Je me relève, attrape mon sac tombé sur le sol, arrange ma tenue et mes cheveux, puis me dirige vers l'entrée avec lenteur. De toute façon, je suis en retard. Je passe sans être interceptée par le surveillant – qui me laisse tranquille depuis le premier regard assassin que je lui ai lancé –, monte au premier étage, retrouve miraculeusement notre salle de classe, frappe à la porte, entre, marmonne quelques mots d'excuse, et m'assois directement au quatrième rang, à la droite d'Elliot. Le professeur, après avoir vu les résultats de mon test, nous avait mis côté à côte dans sa matière, pour essayer « d'endiguer le massacre ».
Je pose ma main sur la joue pour cacher l'égratignure, mais pas assez rapidement. Elliot saisit ma paume et écarte avec douceur mes doigts. Il contient sa fureur, essuie la goutte de sang qui perlait sur ma peau, puis chuchote :
— Tu t'es fourrée dans quoi, encore ?
— Je suis tombée.
Il ne répond rien pendant que j'attrape mes affaires, avant de me désigner le titre de sa feuille, et les trois titres écrits en dessous :
— On fait de la littérature néerlandaise, aujourd'hui.
De spiegel der eenvoudige zielen.
Visionen.
Teksten Bloemart.
Le Miroir des Âmes simples, Les Visions, les textes de Bloemart.

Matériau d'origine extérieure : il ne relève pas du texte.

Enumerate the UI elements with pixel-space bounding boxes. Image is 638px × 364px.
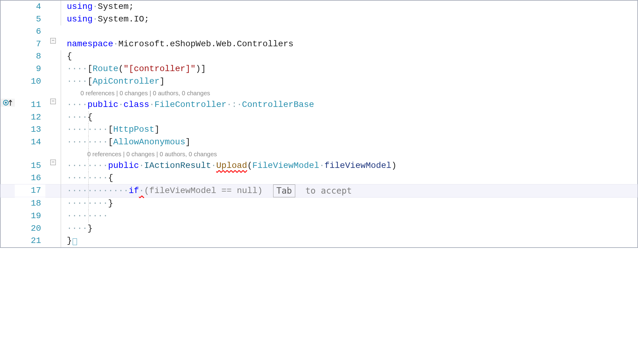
string-literal: "[controller]" (124, 63, 196, 75)
code-line[interactable]: 12 ····{ (1, 111, 637, 124)
attribute-name: ApiController (93, 75, 159, 88)
code-line[interactable]: 6 (1, 25, 637, 38)
code-line[interactable]: 15 − ········public·IActionResult·Upload… (1, 160, 637, 172)
namespace-name: System (98, 1, 129, 13)
whitespace-dots: ···· (67, 99, 87, 111)
whitespace-dots: ········ (67, 123, 108, 136)
code-text[interactable]: ····[ApiController] (65, 75, 637, 88)
line-number: 17 (15, 184, 45, 197)
param-name: fileViewModel (324, 160, 391, 172)
code-text[interactable]: ····public·class·FileController·:·Contro… (65, 99, 637, 111)
code-line[interactable]: 21 } (1, 235, 637, 247)
code-line[interactable]: 8 { (1, 50, 637, 63)
line-number: 20 (15, 222, 45, 235)
code-text[interactable]: ····} (65, 222, 637, 235)
code-text[interactable]: ········[HttpPost] (65, 123, 637, 136)
code-line[interactable]: 11 − ····public·class·FileController·:·C… (1, 99, 637, 111)
fold-gutter[interactable]: − (50, 38, 60, 44)
bracket: [ (87, 75, 93, 88)
line-number: 7 (15, 38, 45, 51)
fold-toggle-icon[interactable]: − (50, 160, 56, 165)
outline-guide (60, 149, 65, 160)
svg-point-1 (5, 102, 6, 104)
bracket: )] (196, 63, 206, 75)
code-line[interactable]: 4 using·System; (1, 1, 637, 13)
code-text[interactable] (65, 25, 637, 38)
bracket: ] (155, 123, 160, 136)
keyword-class: class (124, 99, 149, 111)
code-editor-viewport[interactable]: 4 using·System; 5 using·System.IO; 6 (0, 0, 638, 248)
inline-suggestion: (fileViewModel == null) (144, 185, 262, 197)
code-text[interactable]: ····[Route("[controller]")] (65, 63, 637, 75)
collapsed-region-indicator (73, 238, 77, 245)
fold-gutter[interactable]: − (50, 99, 60, 104)
fold-toggle-icon[interactable]: − (50, 38, 56, 44)
brace: } (108, 197, 113, 210)
outline-guide (60, 235, 65, 247)
code-text[interactable]: } (65, 235, 637, 247)
code-text[interactable]: namespace·Microsoft.eShopWeb.Web.Control… (65, 38, 637, 51)
codelens-label[interactable]: 0 references | 0 changes | 0 authors, 0 … (87, 149, 217, 160)
code-line[interactable]: 19 ········ (1, 210, 637, 222)
outline-guide (60, 25, 65, 38)
code-line[interactable]: 5 using·System.IO; (1, 13, 637, 26)
whitespace-dot: · (113, 38, 118, 51)
code-line[interactable]: 13 ········[HttpPost] (1, 123, 637, 136)
line-number: 9 (15, 63, 45, 75)
line-number: 4 (15, 1, 45, 13)
code-text[interactable]: ············if·(fileViewModel == null) T… (65, 184, 637, 198)
code-line-current[interactable]: 17 ············if·(fileViewModel == null… (1, 184, 637, 198)
whitespace-dots: ···· (67, 111, 87, 124)
code-line[interactable]: 14 ········[AllowAnonymous] (1, 136, 637, 149)
codelens[interactable]: 0 references | 0 changes | 0 authors, 0 … (1, 149, 637, 160)
whitespace-dots: ········ (67, 136, 108, 149)
line-number: 12 (15, 111, 45, 124)
outline-guide (60, 210, 65, 222)
tab-key-hint: Tab (273, 184, 296, 198)
codelens-text[interactable]: 0 references | 0 changes | 0 authors, 0 … (65, 88, 637, 99)
implements-up-icon[interactable] (2, 99, 13, 107)
line-number: 21 (15, 235, 45, 247)
code-text[interactable]: ····{ (65, 111, 637, 124)
outline-guide (60, 63, 65, 75)
code-line[interactable]: 18 ········} (1, 197, 637, 210)
brace: } (67, 235, 72, 247)
whitespace-dots: ········ (67, 197, 108, 210)
code-text[interactable]: using·System; (65, 1, 637, 13)
codelens-text[interactable]: 0 references | 0 changes | 0 authors, 0 … (65, 149, 637, 160)
keyword-using: using (67, 13, 93, 26)
bracket: [ (108, 136, 113, 149)
code-text[interactable]: ········public·IActionResult·Upload(File… (65, 160, 637, 172)
code-line[interactable]: 9 ····[Route("[controller]")] (1, 63, 637, 75)
line-number: 15 (15, 160, 45, 172)
code-line[interactable]: 7 − namespace·Microsoft.eShopWeb.Web.Con… (1, 38, 637, 51)
fold-gutter[interactable]: − (50, 160, 60, 165)
codelens[interactable]: 0 references | 0 changes | 0 authors, 0 … (1, 88, 637, 99)
code-line[interactable]: 16 ········{ (1, 172, 637, 184)
whitespace-dots: ···· (67, 63, 87, 75)
code-text[interactable]: using·System.IO; (65, 13, 637, 26)
keyword-public: public (108, 160, 139, 172)
accept-hint: to accept (300, 185, 352, 197)
whitespace-dots: ···· (67, 75, 87, 88)
code-text[interactable]: ········ (65, 210, 637, 222)
line-number: 11 (15, 99, 45, 111)
namespace-path: Microsoft.eShopWeb.Web.Controllers (118, 38, 293, 51)
codelens-label[interactable]: 0 references | 0 changes | 0 authors, 0 … (80, 88, 210, 99)
line-number: 18 (15, 197, 45, 210)
code-text[interactable]: ········} (65, 197, 637, 210)
outline-guide (60, 13, 65, 26)
param-type: FileViewModel (252, 160, 319, 172)
code-line[interactable]: 20 ····} (1, 222, 637, 235)
class-name: FileController (155, 99, 227, 111)
fold-toggle-icon[interactable]: − (50, 99, 56, 104)
outline-guide (60, 184, 65, 198)
paren: ) (392, 160, 397, 172)
line-number: 8 (15, 50, 45, 63)
code-text[interactable]: ········{ (65, 172, 637, 184)
outline-guide (60, 111, 65, 124)
code-text[interactable]: ········[AllowAnonymous] (65, 136, 637, 149)
paren: ( (118, 63, 124, 75)
code-line[interactable]: 10 ····[ApiController] (1, 75, 637, 88)
code-text[interactable]: { (65, 50, 637, 63)
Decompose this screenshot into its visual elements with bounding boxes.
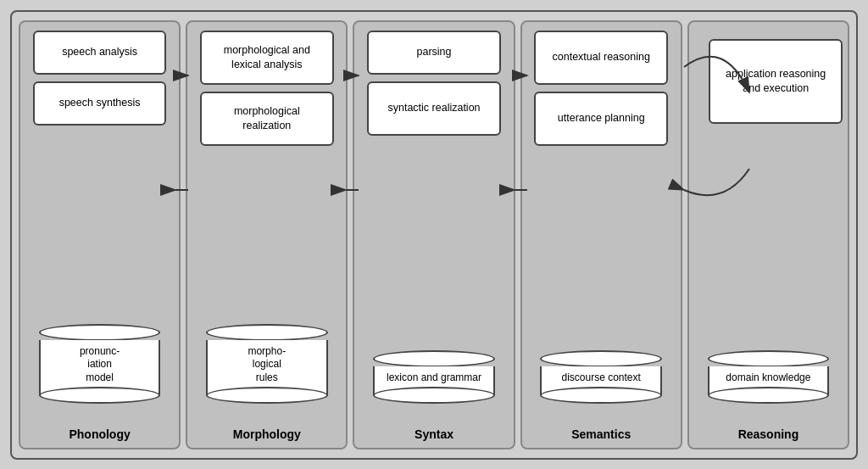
column-reasoning: application reasoning and execution doma… (687, 20, 849, 449)
box-morph-lexical: morphological and lexical analysis (200, 31, 334, 85)
box-app-reasoning: application reasoning and execution (709, 39, 843, 124)
cylinder-discourse: discourse context (540, 349, 662, 404)
column-semantics: contextual reasoning utterance planning … (520, 20, 682, 449)
label-phonology: Phonology (69, 424, 130, 441)
label-morphology: Morphology (233, 424, 301, 441)
box-utterance-planning: utterance planning (534, 92, 668, 146)
cylinder-lexicon: lexicon and grammar (373, 349, 495, 404)
box-syntactic-realization: syntactic realization (367, 81, 501, 136)
box-morph-realization: morphological realization (200, 92, 334, 146)
box-parsing: parsing (367, 31, 501, 75)
label-syntax: Syntax (415, 424, 453, 441)
diagram: speech analysis speech synthesis pronunc… (10, 10, 858, 460)
column-phonology: speech analysis speech synthesis pronunc… (19, 20, 181, 449)
box-speech-analysis: speech analysis (33, 31, 167, 75)
cylinder-morphological: morpho-logicalrules (206, 323, 328, 404)
label-reasoning: Reasoning (738, 424, 799, 441)
cylinder-pronunciation: pronunc-iationmodel (39, 323, 161, 404)
label-semantics: Semantics (571, 424, 631, 441)
cylinder-domain: domain knowledge (708, 349, 830, 404)
box-speech-synthesis: speech synthesis (33, 81, 167, 126)
column-syntax: parsing syntactic realization lexicon an… (353, 20, 515, 449)
box-contextual-reasoning: contextual reasoning (534, 31, 668, 85)
column-morphology: morphological and lexical analysis morph… (186, 20, 348, 449)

Des souvenirs, encore. Les nuits, je me glissais dans la bibliothèque, mes pieds nus frôlant à peine le plancher, légère comme une ombre. Je ne dormais presque jamais les médicaments me tenaient éveillée, mais je le cachais à mes parents. Mon corps était dépendant. Lorsqu'ils oubliaient de me les donner, je ressentais leur absence dans chacune de mes veines, comme une brulure qui s'intensifiait peu à peu, et mes jambes tremblaient.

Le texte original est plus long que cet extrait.